Brooke Hart, Chief Strategist at Bespoke Inbox


Issues with special content

Every element of an email can be treated differently by various email clients. But certain kinds of content are especially tricky. Some things might be worth the effort, while others are best avoided entirely. Here’s a breakdown of things that are high risk for deliverability and performance, require a heavy time investment to get right, or simply won’t work at all in email.

One thing that’s absolutely not supported in email is Javascript; stick with HTML instead. 

These have limited support in email, so proceed with caution:

  • Videos: You’ll have better results with a thumbnail (with a visible play button) that links to your content 
  • CSS Animations: Go with a GIF instead (though some clients will just display the first frame)
  • Forms: Just link to the form; your audience will get a more consistent experience (and better engagement) 
  • Countdown timers: If your ESP provides a tool, go forth and test it out (reach out to if you’d like to try ours!)
  • HTML5 video: Very few clients support it, but it’s doable with a fallback image. (Email on Acid has useful details)
  • AMP for email: It only works for Gmail, but if that’s what most of your audience uses, it might be worth the effort. (Check out Instapage for examples)


If you want to experiment with special content, a best practice solution is to test with split A/B and see if it makes a difference.

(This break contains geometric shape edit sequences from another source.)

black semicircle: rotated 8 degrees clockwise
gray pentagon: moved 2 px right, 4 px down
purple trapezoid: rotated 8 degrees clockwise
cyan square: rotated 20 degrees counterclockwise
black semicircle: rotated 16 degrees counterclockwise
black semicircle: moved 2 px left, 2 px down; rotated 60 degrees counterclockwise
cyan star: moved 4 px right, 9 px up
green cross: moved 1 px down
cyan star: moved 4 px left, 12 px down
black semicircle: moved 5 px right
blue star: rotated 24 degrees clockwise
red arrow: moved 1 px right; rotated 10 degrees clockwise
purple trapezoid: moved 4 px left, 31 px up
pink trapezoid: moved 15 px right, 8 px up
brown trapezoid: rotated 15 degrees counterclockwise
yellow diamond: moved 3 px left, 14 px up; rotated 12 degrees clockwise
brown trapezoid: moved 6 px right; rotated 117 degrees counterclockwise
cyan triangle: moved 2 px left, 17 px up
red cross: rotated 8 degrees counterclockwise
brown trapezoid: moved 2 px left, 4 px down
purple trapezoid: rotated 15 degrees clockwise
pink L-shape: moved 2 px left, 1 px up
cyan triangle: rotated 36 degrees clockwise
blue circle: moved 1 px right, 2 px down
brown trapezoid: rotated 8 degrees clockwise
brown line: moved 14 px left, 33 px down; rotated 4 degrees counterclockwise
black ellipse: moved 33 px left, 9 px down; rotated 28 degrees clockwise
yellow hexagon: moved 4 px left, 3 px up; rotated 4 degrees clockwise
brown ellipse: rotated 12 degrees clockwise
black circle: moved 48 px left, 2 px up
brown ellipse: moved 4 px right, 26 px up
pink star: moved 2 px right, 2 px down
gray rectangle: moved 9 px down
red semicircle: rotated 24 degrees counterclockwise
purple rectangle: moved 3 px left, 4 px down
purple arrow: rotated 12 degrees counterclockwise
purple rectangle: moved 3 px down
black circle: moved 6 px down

You also always want to continue to look at your end goal and objective. In many instances, users are looking at emails quickly to get information. The extra juggling and tricks aren’t worth the compromise if they don’t make a difference in engagement.

Brooke Hart, Chief Strategist at Bespoke Inbox


Before going down the rabbit hole on a special type of content, ask whether the risk and time involved will add tangible benefits to your message. If not, head back to the tried-and-true. But if you could get some real value out of special content, here’s a guide on how to implement it effectively. 


How you build is as important as what you build

Conversion hinges on much more than getting the strategy and creative right—how you build an email determines whether your message will make it through to customers in the first place. HTML is your friend; use it wisely, and you can navigate the wilderness of email clients’ peccadillos, chart a sure path to every inbox, and ensure every open delivers an experience that gets the results you’re aiming for.